La plata: el dinero, por cierto, pero también el lecho geolingüístico donde se acuesta la región. Nuestro estado más próximo, logística y culturalmente, debe su nombre al argentum, el latino por plata, derivado del Río de La Plata que, a mediados del siglo XVI, los conquistadores bautizaron así, calificándolo como el principio de un canal de agua que, del océano, llega a las zonas ricas en metales nobles de las regiones andinas. Es interesante por ende que, ya a partir del siglo XVII, la producción de platería en Uruguay sea consistente y se vuelva compleja y sofisticada una vez entrados en el siglo XIX, fenómeno y época de las que se ocupa esta Platería Oriental. Signos surrealistas en el país de Lautréamont.

Se trata de unas treinta y tantas piezas expuestas en seis vitrinas, distribuidas en tres salitas del Museo de Artes Decorativas Palacio Taranco: números reducidos que crean una atmósfera de rarefacción sin duda atractiva (buena sobre todo la iluminación, salvo la luz que alumbra de abajo dos de las vitrinas, encegueciendo un poco y dificultando “perderse” en los detalles de los cincelados). El intrigante título de la exhibición evoca al célebre poeta francés nacido en Montevideo y al movimiento bretoniano, pero, obviamente, en la muestra no hay rastros de ellos. Como explica el curador, y director del Taranco, Fernando Loustaunau en el refinado catálogo, no hubo surrealismo ante-litteram en el país, pero sí “antecedentes de un mundo vibrante, sutil y contradictorio, mundo que contemplaron los ojos de Lautréamont (y que en algunas dosis tiene que haber contribuido a conformar el carácter del futuro poeta)”. Al “confesar cierta arbitrariedad” Loustaunau elimina cualquier duda sobre una conexión certera entre la extrañeza (concepto bastante lábil) de algunas piezas y la línea de bizarrías antiguas recuperada y reivindicada por los vanguardistas galos: es una posibilidad y, en cierto sentido, esta unión un poco aleatoria de objetos de alta artesanía y rupturismo se revela sugestiva. Sin embargo, el repertorio de animales y otras criaturas que pueblan cuchillos, rebenques, estribos, boleadoras, espuelas y mates parece salir directamente de aquel “medioevo fantástico” (que se nutría, a su vez, de mitos clásicos) perfectamente estudiado y fichado por Jurgis Baltrušaitis hace muchos años y, en realidad, aquí a través de encarnaciones bastante “tibias”.

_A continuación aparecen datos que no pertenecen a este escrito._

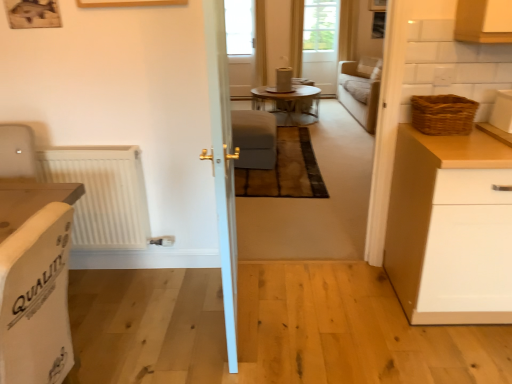 Locate an element on the screen. This screenshot has height=384, width=512. vacant location below white glossy door at center (from a real-world perspective) is located at coordinates (229, 316). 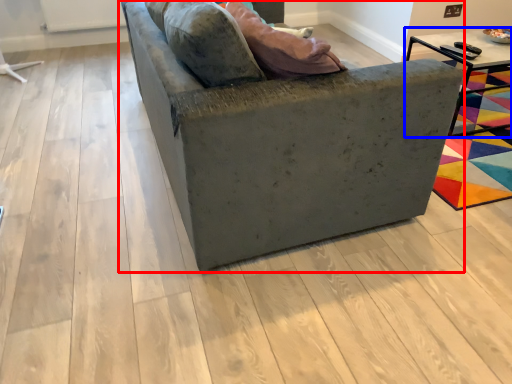 Question: Which object is closer to the camera taking this photo, studio couch (highlighted by a red box) or table (highlighted by a blue box)?

Choices:
 (A) studio couch
 (B) table

Answer: (A) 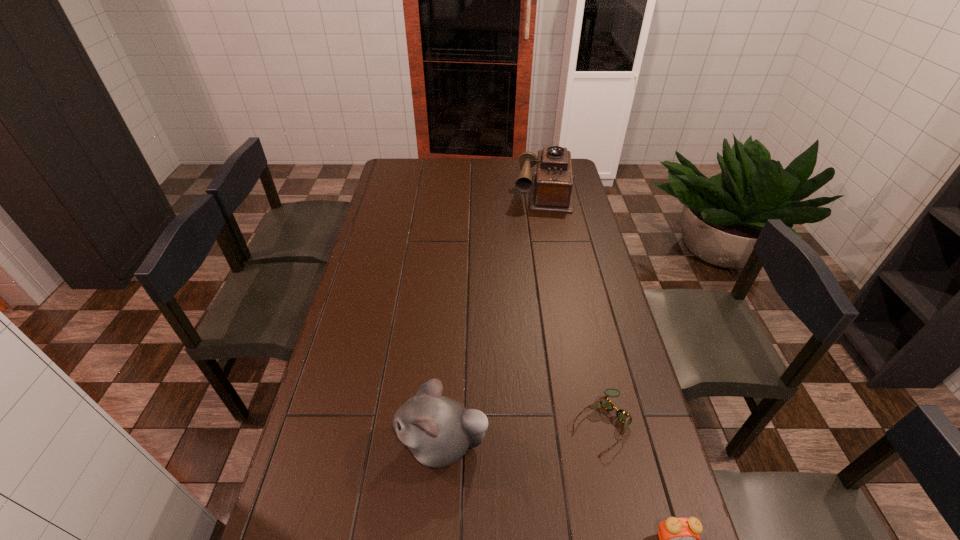 Identify the location of vacant space located 0.100m on the horn of the farthest object. This screenshot has height=540, width=960. (543, 227).

This screenshot has height=540, width=960. In order to click on vacant space located on the horn of the farthest object in this screenshot , I will do `click(543, 228)`.

Where is `object that is at the far edge`? This screenshot has width=960, height=540. object that is at the far edge is located at coordinates (551, 185).

The height and width of the screenshot is (540, 960). Identify the location of spectacles at the right edge. (622, 415).

Where is `phonograph_record present at the right edge`? phonograph_record present at the right edge is located at coordinates (551, 185).

The image size is (960, 540). I want to click on object at the far right corner, so click(551, 185).

The image size is (960, 540). In the image, there is a desktop. What are the coordinates of `blank space at the left edge` in the screenshot? It's located at (305, 459).

Locate an element on the screen. Image resolution: width=960 pixels, height=540 pixels. blank space at the right edge of the desktop is located at coordinates (654, 490).

Identify the location of free space at the far left corner. The height and width of the screenshot is (540, 960). (415, 170).

The width and height of the screenshot is (960, 540). I want to click on unoccupied position between the spectacles and the hamster, so click(x=521, y=434). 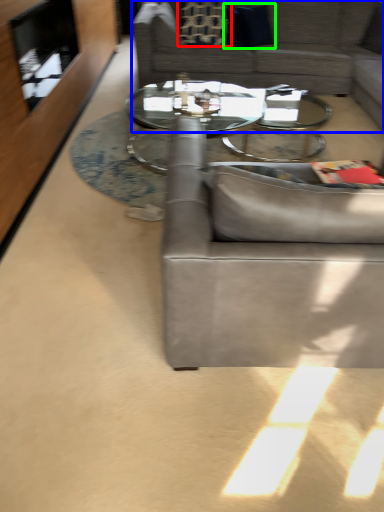 Question: Which object is the farthest from pillow (highlighted by a red box)? Choose among these: studio couch (highlighted by a blue box) or pillow (highlighted by a green box).

Choices:
 (A) studio couch
 (B) pillow

Answer: (A) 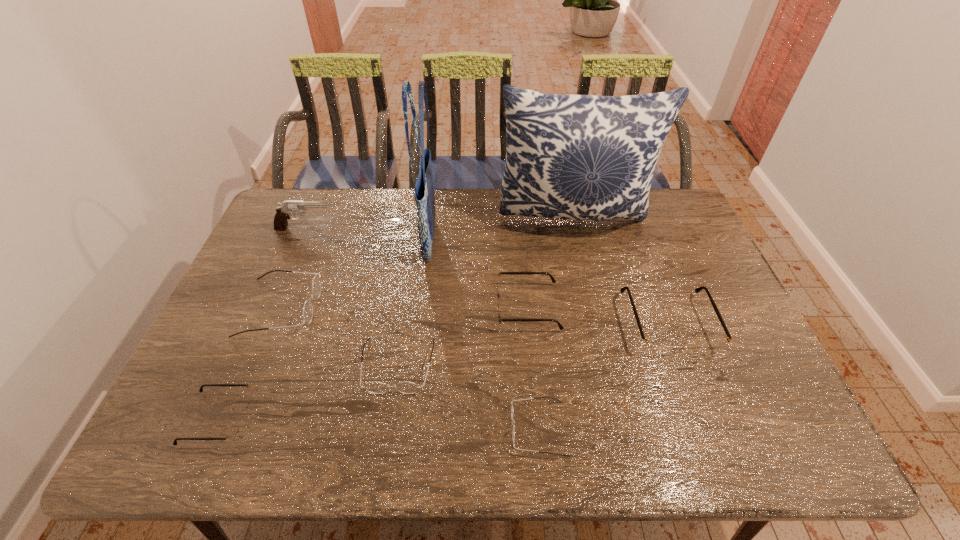 Identify the location of cushion that is at the right edge. The height and width of the screenshot is (540, 960). (580, 157).

At what (x,y) coordinates should I click in order to perform the action: click on spectacles located in the right edge section of the desktop. Please return your answer as a coordinate pair (x, y). The image size is (960, 540). Looking at the image, I should click on (657, 346).

I want to click on object located at the far left corner, so click(x=283, y=212).

Identify the location of object that is positioned at the near left corner. (233, 432).

Where is `object present at the far right corner`? Image resolution: width=960 pixels, height=540 pixels. object present at the far right corner is located at coordinates (580, 157).

Identify the location of vacant space at the far edge of the desktop. Image resolution: width=960 pixels, height=540 pixels. (506, 225).

Locate an element on the screen. The width and height of the screenshot is (960, 540). vacant space at the near edge of the desktop is located at coordinates (669, 453).

Where is `vacant space at the left edge of the desktop`? Image resolution: width=960 pixels, height=540 pixels. vacant space at the left edge of the desktop is located at coordinates pyautogui.click(x=231, y=375).

Image resolution: width=960 pixels, height=540 pixels. I want to click on free location at the right edge of the desktop, so click(715, 323).

Locate an element on the screen. free region at the far right corner of the desktop is located at coordinates coord(688,220). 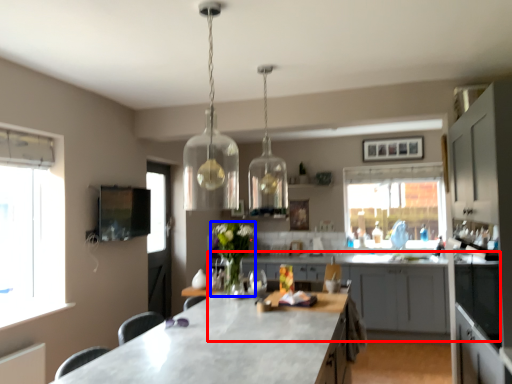 Question: Among these objects, which one is farthest to the camera, cabinetry (highlighted by a red box) or flower (highlighted by a blue box)?

Choices:
 (A) cabinetry
 (B) flower

Answer: (A) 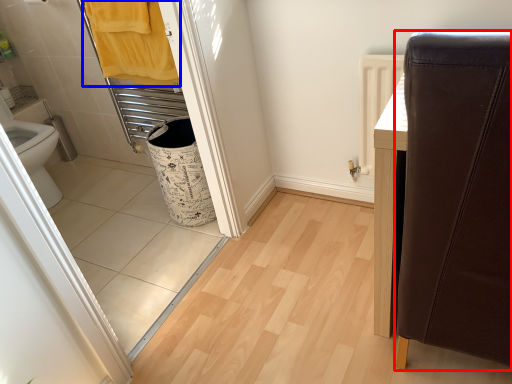 Question: Among these objects, which one is farthest to the camera, furniture (highlighted by a red box) or bath towel (highlighted by a blue box)?

Choices:
 (A) furniture
 (B) bath towel

Answer: (B) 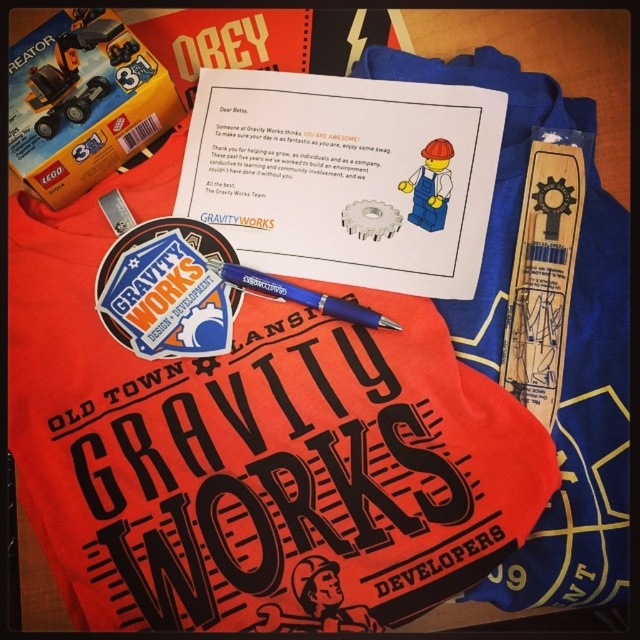 What is the exact coordinate of the matte sticker at center?

The matte sticker at center is located at point (166, 291).

You are organizing a promotional event and need to place a small company logo sticker on the wooden surface. The existing items include a matte sticker at center and a matte plastic minifigure at center. Which item should you avoid placing the new sticker over to ensure it is visible?

You should avoid placing the new sticker over the matte sticker at center because it is bigger than the matte plastic minifigure at center, making it harder to see the new sticker if placed there. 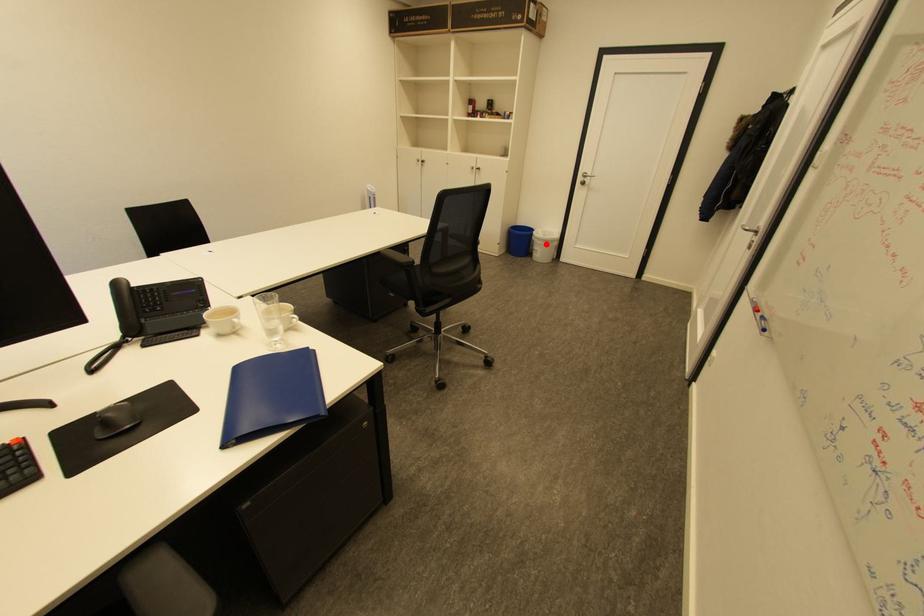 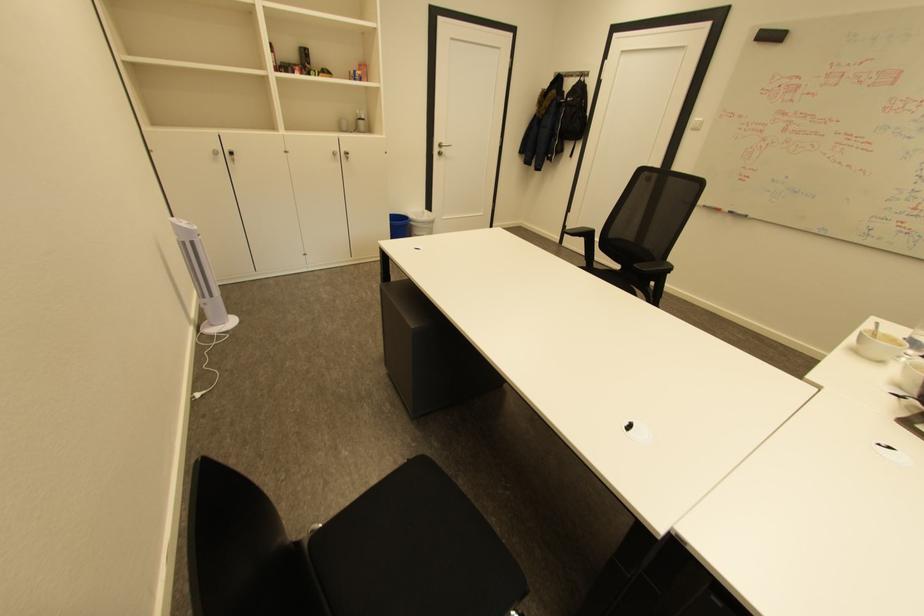 Find the pixel in the second image that matches the highlighted location in the first image.

(432, 227) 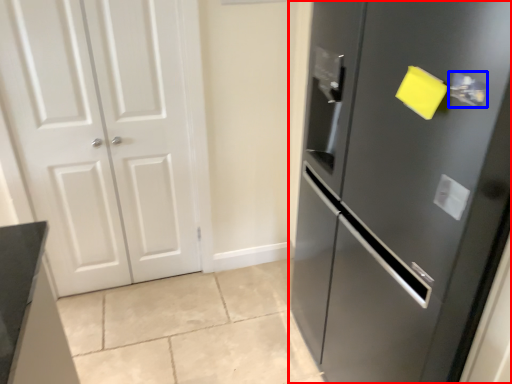 Question: Which of the following is the closest to the observer, door (highlighted by a red box) or door handle (highlighted by a blue box)?

Choices:
 (A) door
 (B) door handle

Answer: (A) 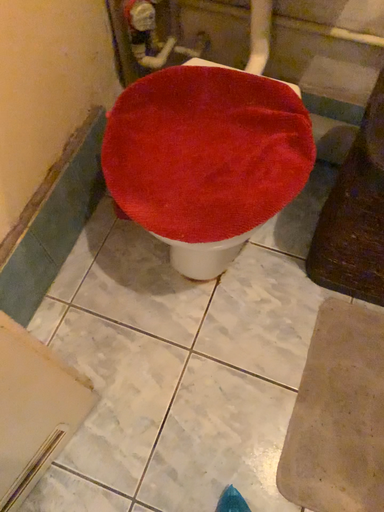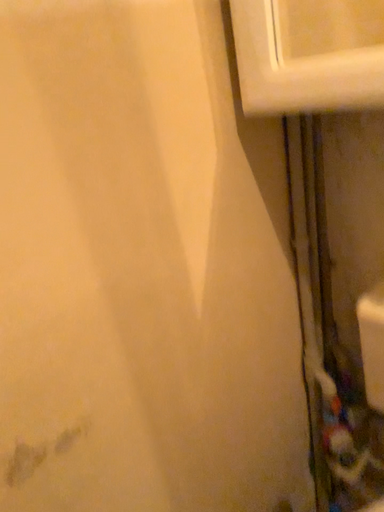 Question: How did the camera likely rotate when shooting the video?

Choices:
 (A) rotated left
 (B) rotated right

Answer: (A) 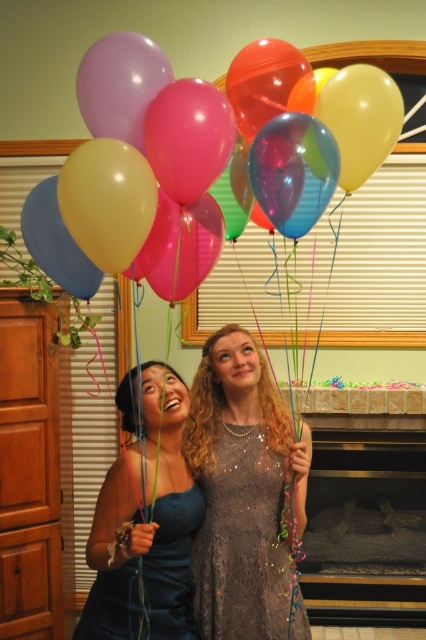 In the scene shown: Does translucent glossy balloons at upper center have a smaller size compared to sequined fabric dress at center?

No, translucent glossy balloons at upper center is not smaller than sequined fabric dress at center.

Can you confirm if translucent glossy balloons at upper center is thinner than sequined fabric dress at center?

No, translucent glossy balloons at upper center is not thinner than sequined fabric dress at center.

Between point (192, 177) and point (204, 616), which one is positioned behind?

The point (204, 616) is behind.

Image resolution: width=426 pixels, height=640 pixels. Identify the location of translucent glossy balloons at upper center. (132, 161).

Which is below, translucent glossy balloons at upper center or dark blue satin dress at lower left?

dark blue satin dress at lower left is lower down.

Where is `translucent glossy balloons at upper center`? translucent glossy balloons at upper center is located at coordinates (132, 161).

Does sequined fabric dress at center appear on the left side of dark blue satin dress at lower left?

No, sequined fabric dress at center is not to the left of dark blue satin dress at lower left.

Can you confirm if sequined fabric dress at center is thinner than dark blue satin dress at lower left?

Yes.

This screenshot has height=640, width=426. Identify the location of sequined fabric dress at center. (x=241, y=540). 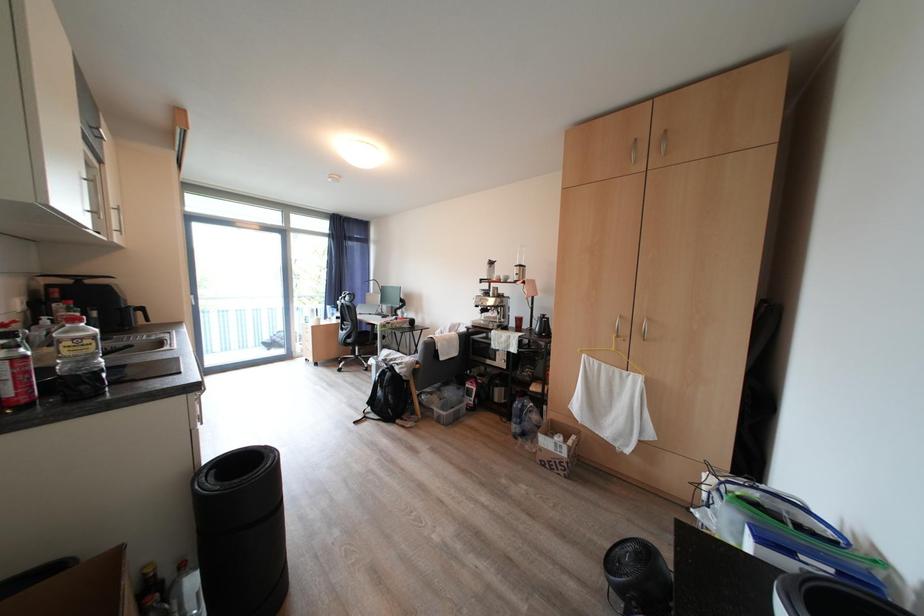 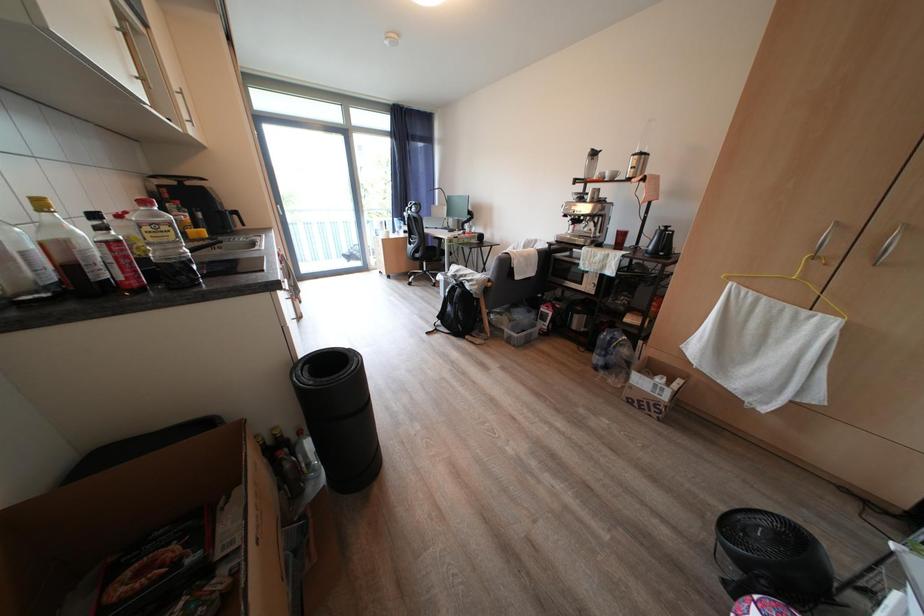 Question: The images are taken continuously from a first-person perspective. In which direction is your viewpoint rotating?

Choices:
 (A) Left
 (B) Right
 (C) Up
 (D) Down

Answer: (D) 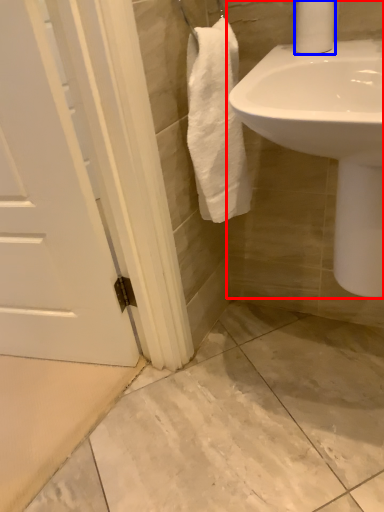 Question: Which of the following is the farthest to the observer, sink (highlighted by a red box) or toilet paper (highlighted by a blue box)?

Choices:
 (A) sink
 (B) toilet paper

Answer: (B)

Quizá la pieza más poderosa, si es leída en esta clave, es el estribo mujeriego en metal blanco “garantizado” de Broqua y Scholberg forjado aproximadamente en 1900: su mascarón recuerda algunos monstruos medievales que, desde luego, no han abandonado nunca la ornamentación artística y arquitectónica, por ejemplo en fase barroca (barroco, por otro lado, oportunamente mencionado por el curador).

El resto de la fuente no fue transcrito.